Just wanted to add, that mine was a real cold-saw, with sub 100 rpm, and flood coolant for the blade. I can't remember off the top of my head which model, but it was a domestically produced premium quality machine, with a big long handle you could get a lot of ass into, and a large plate base.
Maybe these type of blades on this saw above are better, they look more like the carbide chop saw blades for wood cutting mitre saws, and I've heard of people having decent luck with these, but mostly for mild tubing.
On the other hand; the M71 high production blades from sawblade.com will cut through non-annealed billets like a hot knife through butter, at higher feeds and speed than I'm comfortable cutting at typically. I usually fuck them up doing something stupid, and have never worn one out on damascus.
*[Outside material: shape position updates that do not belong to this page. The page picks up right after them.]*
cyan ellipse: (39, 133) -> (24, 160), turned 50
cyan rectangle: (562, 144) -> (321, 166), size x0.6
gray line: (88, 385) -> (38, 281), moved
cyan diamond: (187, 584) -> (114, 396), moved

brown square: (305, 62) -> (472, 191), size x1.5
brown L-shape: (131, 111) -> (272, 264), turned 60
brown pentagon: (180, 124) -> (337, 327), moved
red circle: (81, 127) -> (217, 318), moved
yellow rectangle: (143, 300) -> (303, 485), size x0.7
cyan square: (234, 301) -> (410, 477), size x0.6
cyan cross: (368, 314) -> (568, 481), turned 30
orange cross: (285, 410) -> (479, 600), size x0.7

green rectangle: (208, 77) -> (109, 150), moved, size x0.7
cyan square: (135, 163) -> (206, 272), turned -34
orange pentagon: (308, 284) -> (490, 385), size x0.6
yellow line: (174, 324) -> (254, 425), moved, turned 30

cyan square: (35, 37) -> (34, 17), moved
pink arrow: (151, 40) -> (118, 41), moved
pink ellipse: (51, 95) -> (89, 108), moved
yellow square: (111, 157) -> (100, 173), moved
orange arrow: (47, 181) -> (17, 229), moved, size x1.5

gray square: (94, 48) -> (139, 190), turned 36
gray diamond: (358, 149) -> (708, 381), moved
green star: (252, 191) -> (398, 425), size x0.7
Cutting composites on the other hand, which are abrasive is a different story, and I've destroyed a bunch of them cutting vintage rag micarta, pure nickel (ITS HELL), or spring tempered 15n20 that was supposed to be annealed and wasn't.
I recently however got one of their "Triple Chip Carbide" tooth blades, and I have to say, it's insane. It destroys pure nickel or spring tempered 15n20. Haven't tried it on composites yet, which is what I got it for, but I will soon. Either way it's saved me hours of waiting for my saw to slow poke through pure nickel plate, which I usually have to weight the saw head down, even with the head weight set to max and hydraulic down feed.
I've been cutting a lot of 1/8" nickel 200 plate lately for one of my main customers that uses damascus for non-knife stuff.
To give you a point of reference also, this is not a small saw. It's a Startrite H250A, that uses 1" x 0.035" x 10'6" blades. Not huge, but it's a real saw, with controlled and fully variable hydraulic up and down feed. Weighs maybe 1300-1500lbs, listed capacity is I think 8x10" square, but I've cut 12x12 with it on numerous occasions, with modified vise jaws.